Come è nato il tuo personaggio?
«Non sono un personaggio. Sono un 42enne che ha la fortuna di occuparsi di cose che gli piacciono e il privilegio di continuare a giocare con il suo lavoro. Quello che si vede in onda o sul web è quello che sono. Non resisto alla tentazione della battuta, mi piace la divagazione, vado a braccio, spesso mi emoziono. La cifra di Tikitaka è informale e generalista. Punta a coinvolgere un pubblico vasto e articolato. Non è un programma solo per addetti ai lavori e non è solo calcio. Si intreccia con altri aspetti della realtà, è un bar che contiene tutto, alto e basso, gli intellettuali e il gossip, i campioni e i polemisti. La telecronaca invece è una grande passione, una cosa a metà tra un lavoro giornalistico e una vera e propria prestazione artistica. Conta l’estetica della voce, il suono delle parole, il rapporto tra momenti concitati e pause. L’obiettivo non è solo informare ma anche divertire ed emozionare».
La metafora calcistica viene molto utilizzata anche in contesti diversi e talvolta molto seri, cosa ne pensi?
«Non mi stupisce. Il calcio è un passe-partout, amato o comunque seguito da tutti. Trovo piuttosto normale che il linguaggio del pallone possa essere mutuato dalla politica o dall’economia.
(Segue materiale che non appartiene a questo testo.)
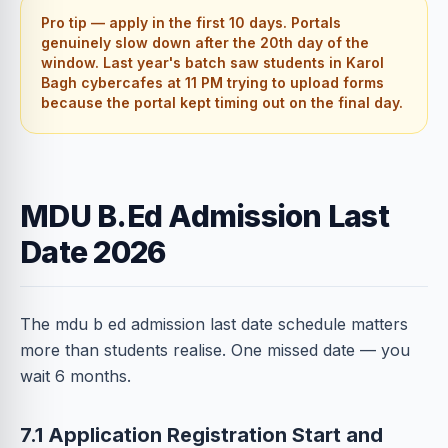
Pro tip — apply in the first 10 days. Portals
genuinely slow down after the 20th day of the
window. Last year's batch saw students in Karol
Bagh cybercafes at 11 PM trying to upload forms
because the portal kept timing out on the final day.
MDU B.Ed Admission Last
Date 2026
The mdu b ed admission last date schedule matters
more than students realise. One missed date — you
wait 6 months.
7.1 Application Registration Start and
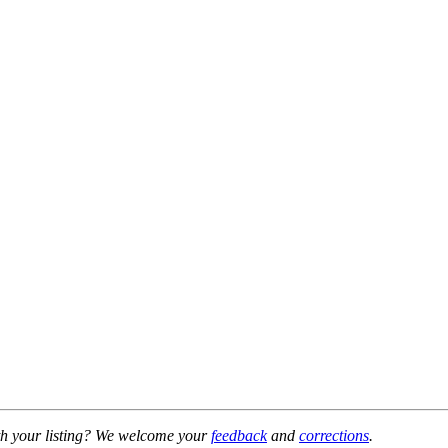
h your listing? We welcome your
feedback
and
corrections
.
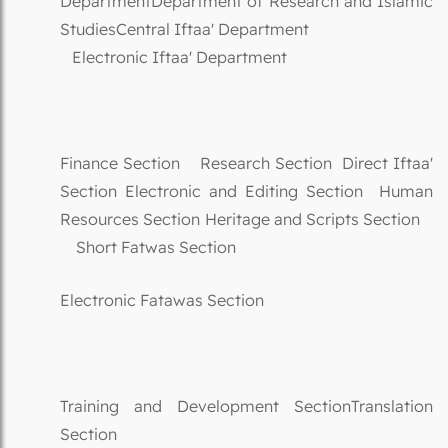
DepartmentDepartment of Research and Islamic
StudiesCentral Iftaa' Department
Electronic Iftaa' Department
Finance Section Research Section Direct Iftaa'
Section Electronic and Editing Section Human
Resources Section Heritage and Scripts Section
Short Fatwas Section
Electronic Fatawas Section
Training and Development SectionTranslation
Section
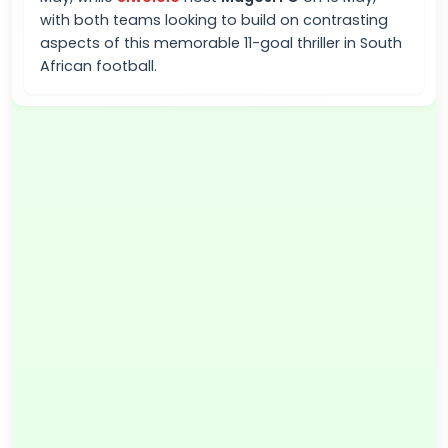
with both teams looking to build on contrasting
aspects of this memorable 11-goal thriller in South
African football.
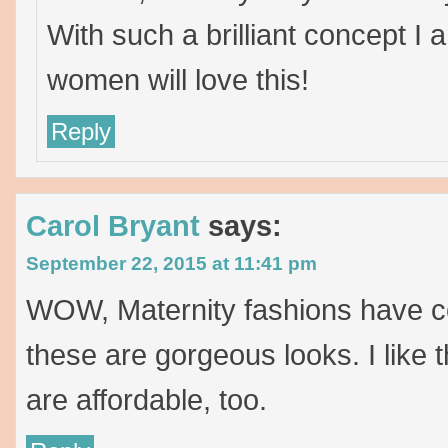
With such a brilliant concept I
women will love this!
Reply
Carol Bryant
says:
September 22, 2015 at 11:41 pm
WOW, Maternity fashions have c
these are gorgeous looks. I like t
are affordable, too.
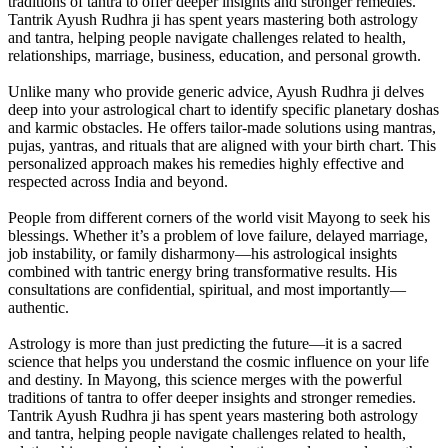
traditions of tantra to offer deeper insights and stronger remedies.
Tantrik Ayush Rudhra ji has spent years mastering both astrology
and tantra, helping people navigate challenges related to health,
relationships, marriage, business, education, and personal growth.
Unlike many who provide generic advice, Ayush Rudhra ji delves
deep into your astrological chart to identify specific planetary doshas
and karmic obstacles. He offers tailor-made solutions using mantras,
pujas, yantras, and rituals that are aligned with your birth chart. This
personalized approach makes his remedies highly effective and
respected across India and beyond.
People from different corners of the world visit Mayong to seek his
blessings. Whether it’s a problem of love failure, delayed marriage,
job instability, or family disharmony—his astrological insights
combined with tantric energy bring transformative results. His
consultations are confidential, spiritual, and most importantly—
authentic.
Astrology is more than just predicting the future—it is a sacred
science that helps you understand the cosmic influence on your life
and destiny. In Mayong, this science merges with the powerful
traditions of tantra to offer deeper insights and stronger remedies.
Tantrik Ayush Rudhra ji has spent years mastering both astrology
and tantra, helping people navigate challenges related to health,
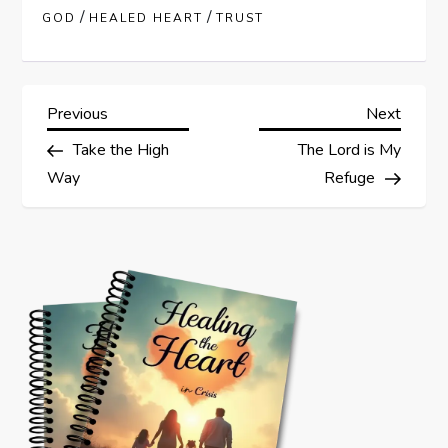
/
/
GOD
HEALED HEART
TRUST
P
Previous
Next
Previous
Next
Post
Post
Take the High
The Lord is My
o
Way
Refuge
s
t
n
a
v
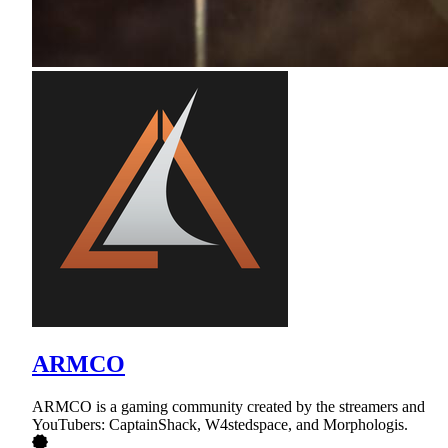
ARMCO
ARMCO is a gaming community created by the streamers and
YouTubers: CaptainShack, W4stedspace, and Morphologis.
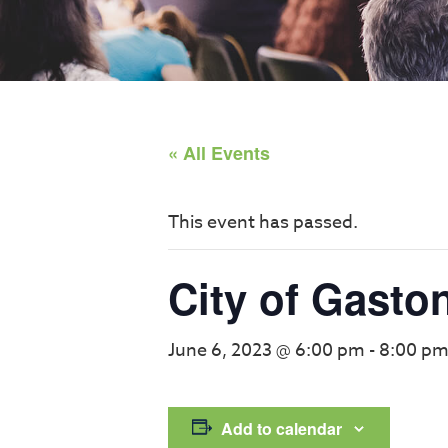
« All Events
This event has passed.
City of Gasto
June 6, 2023 @ 6:00 pm
-
8:00 p
Add to calendar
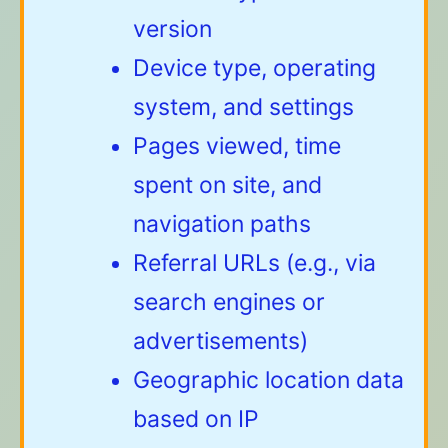
version
Device type, operating
system, and settings
Pages viewed, time
spent on site, and
navigation paths
Referral URLs (e.g., via
search engines or
advertisements)
Geographic location data
based on IP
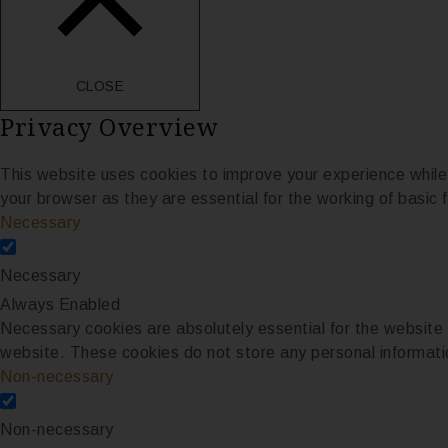
CLOSE
Privacy Overview
This website uses cookies to improve your experience while
your browser as they are essential for the working of basic f
Necessary
Necessary
Always Enabled
Necessary cookies are absolutely essential for the website t
website. These cookies do not store any personal informati
Non-necessary
Non-necessary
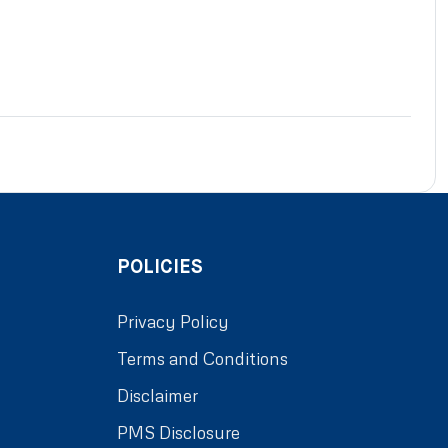
POLICIES
Privacy Policy
Terms and Conditions
Disclaimer
PMS Disclosure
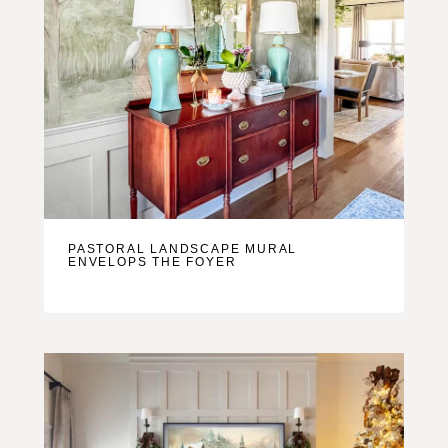
PASTORAL LANDSCAPE MURAL
ENVELOPS THE FOYER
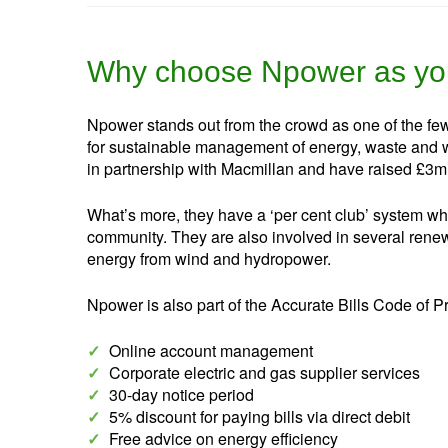
Why choose Npower as you
Npower stands out from the crowd as one of the fe
for sustainable management of energy, waste and w
in partnership with Macmillan and have raised £3m
What’s more, they have a ‘per cent club’ system whe
community. They are also involved in several renewa
energy from wind and hydropower.
Npower is also part of the Accurate Bills Code of P
✓
Online account management
✓
Corporate electric and gas supplier services
✓
30-day notice period
✓
5% discount for paying bills via direct debit
✓
Free advice on energy efficiency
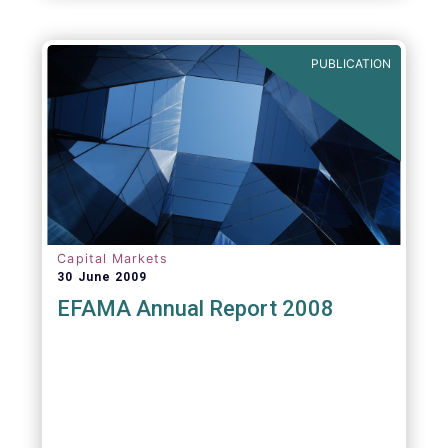
PUBLICATION
Capital Markets
30 June 2009
EFAMA Annual Report 2008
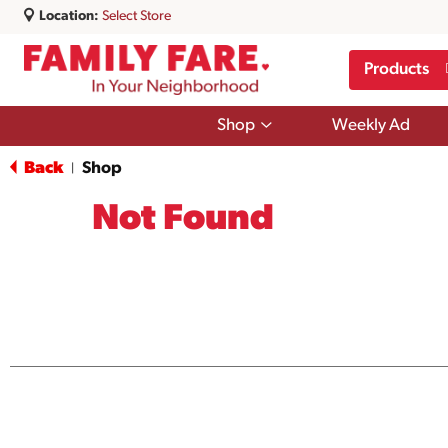
Location:
Select Store
Products
Show
Shop
Weekly Ad
submenu
for
Back
Shop
|
Shop
Not Found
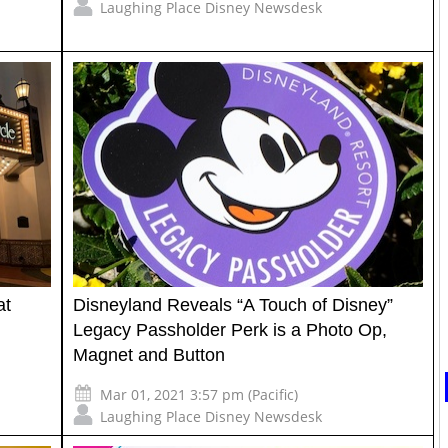
Laughing Place Disney Newsdesk
at
Disneyland Reveals “A Touch of Disney”
Legacy Passholder Perk is a Photo Op,
Magnet and Button
Mar 01, 2021 3:57 pm (Pacific)
Laughing Place Disney Newsdesk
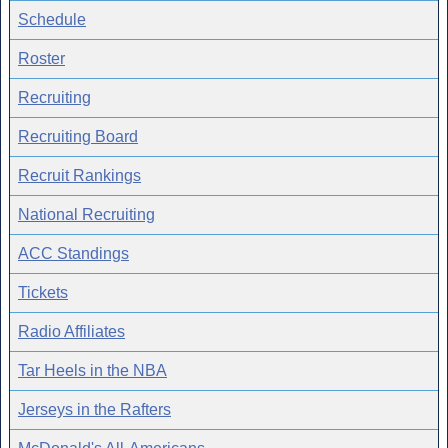
Schedule
Roster
Recruiting
Recruiting Board
Recruit Rankings
National Recruiting
ACC Standings
Tickets
Radio Affiliates
Tar Heels in the NBA
Jerseys in the Rafters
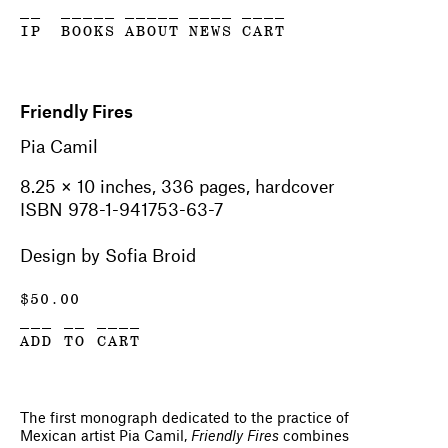
__
_____
_____
____
____
IP
BOOKS
ABOUT
NEWS
CART
Friendly Fires
Pia Camil
8.25 × 10 inches, 336 pages, hardcover
ISBN 978-1-941753-63-7
Design by Sofia Broid
$
50.00
___ __ ____
ADD TO CART
The first monograph dedicated to the practice of
Mexican artist Pia Camil,
Friendly Fires
combines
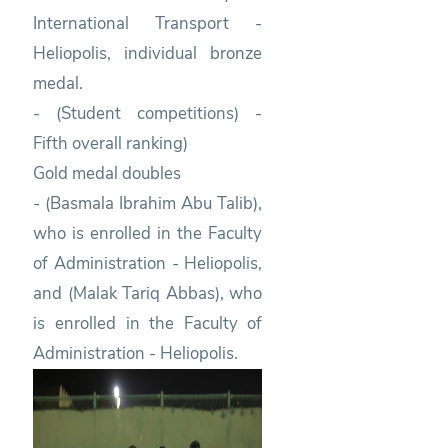
International Transport -
Heliopolis, individual bronze
medal.
- (Student competitions) -
Fifth overall ranking)
Gold medal doubles
- (Basmala Ibrahim Abu Talib),
who is enrolled in the Faculty
of Administration - Heliopolis,
and (Malak Tariq Abbas), who
is enrolled in the Faculty of
Administration - Heliopolis.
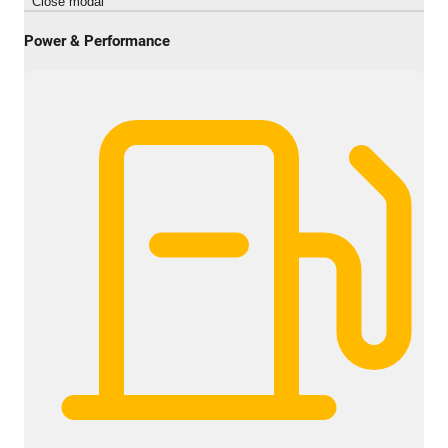
Close modal
Power & Performance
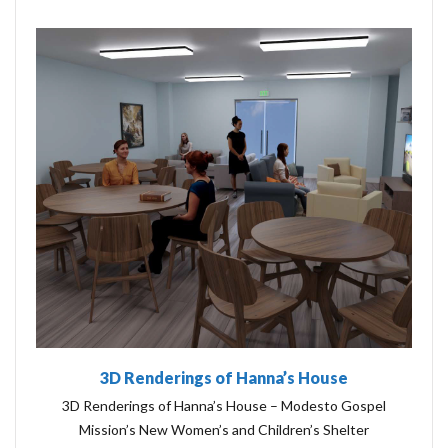
3D Renderings of Hanna’s House
3D Renderings of Hanna’s House – Modesto Gospel
Mission’s New Women’s and Children’s Shelter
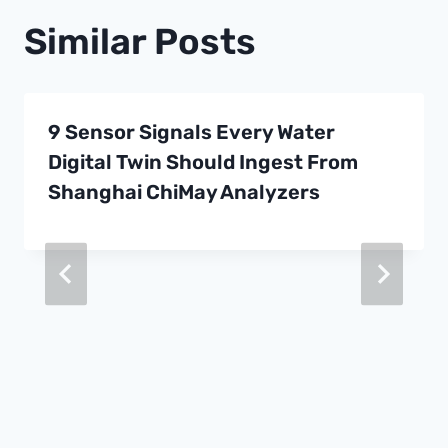
Similar Posts
9 Sensor Signals Every Water
Digital Twin Should Ingest From
Shanghai ChiMay Analyzers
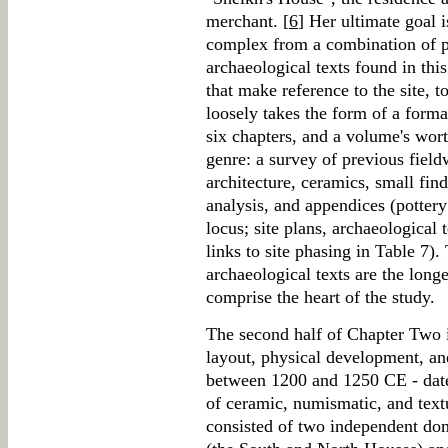
merchant. [
6
] Her ultimate goal i
complex from a combination of p
archaeological texts found in this
that make reference to the site, 
loosely takes the form of a forma
six chapters, and a volume's worth
genre: a survey of previous fieldw
architecture, ceramics, small find
analysis, and appendices (pottery
locus; site plans, archaeological 
links to site phasing in Table 7)
archaeological texts are the lon
comprise the heart of the study.
The second half of Chapter Two i
layout, physical development, an
between 1200 and 1250 CE - dat
of ceramic, numismatic, and text
consisted of two independent dom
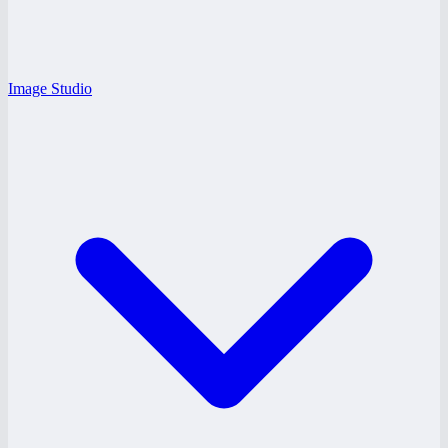
Image Studio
Anche perché molti campi della vita umana parlano di squadra, competizione, prestazione, sfida. Noi italiani ad esempio, se fossimo un po’ più uniti saremmo davvero “una squadra fortissimi” come diceva quella canzone...».
Sei romano, a tratti sembra che ti piaccia giocare con la tua inflessione, soprattutto a Tikitaka. Funziona?
«Sono istintivo. Se mi viene la frase in romanesco la dico, e lo stesso se devo imitare l’accento barese o milanese di qualcuno che ho davanti. Nelle telecronache ovviamente uso una dizione più asciutta, in trasmissione ci si può lasciare andare di più. Anche perché accenti e inflessioni dialettali sono una ricchezza».
Un’ultima domanda: qual è il segreto della telecronaca perfetta?
«Prepararsi. Studiare mille cose e dirne poche, quelle che diventano attinenti con l’andamento della partita. Dosare momenti di racconto intenso e retorico a pause utili per far decantare la tensione. Soprattutto “vivere” il match, non aver paura di emozionarsi. Raccontare una grande partita non è soltanto un lavoro, è soprattutto un privilegio che tanti vorrebbero avere. E per farlo bene serve soprattutto tanta passione».